If this option is set and libcurl has been built with the standard name resolver, timeouts cannot occur while the name resolve takes place. Consider building libcurl with the c-ares or threaded resolver backends to enable asynchronous DNS lookups, to enable timeouts for name resolves without the use of signals.

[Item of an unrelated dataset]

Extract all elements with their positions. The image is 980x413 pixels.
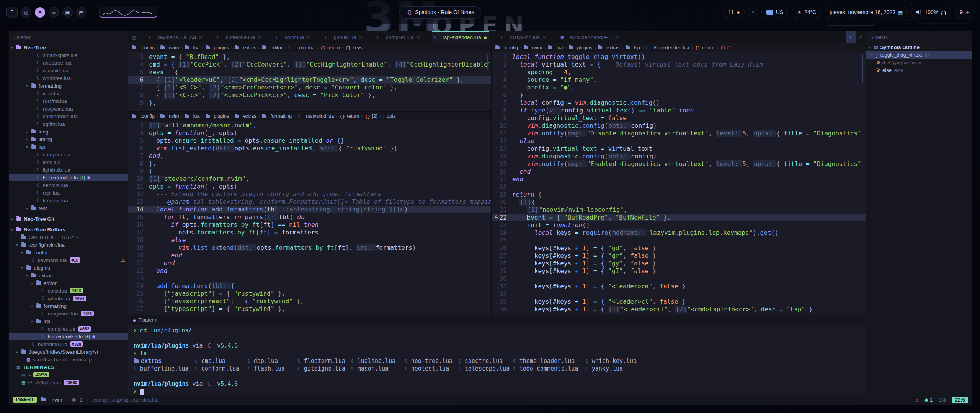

Setting CURLOPT_NOSIGNAL(3) to 1 makes libcurl NOT ask the system to ignore SIGPIPE signals, which otherwise are sent by the system when trying to send data to a socket which is closed in the other end. libcurl makes an effort to never cause such SIGPIPE signals to trigger, but some operating systems have no way to avoid them and even on those that have there are some corner cases when they may still happen, contrary to our desire. In addition, using CURLAUTH_NTLM_WB authentication could cause a SIGCHLD signal to be raised.
DEFAULT
0
PROTOCOLS
All
EXAMPLE
int main(void)
{
CURL *curl = curl_easy_init();
if(curl) {
CURLcode res;
curl_easy_setopt(curl, CURLOPT_URL, "https://example.com/");
curl_easy_setopt(curl, CURLOPT_NOSIGNAL, 1L);
res = curl_easy_perform(curl);
curl_easy_cleanup(curl);
}
}
AVAILABILITY
Added in 7.10
RETURN VALUE
Returns CURLE_OK if the option is supported, and CURLE_UNKNOWN_OPTION if not.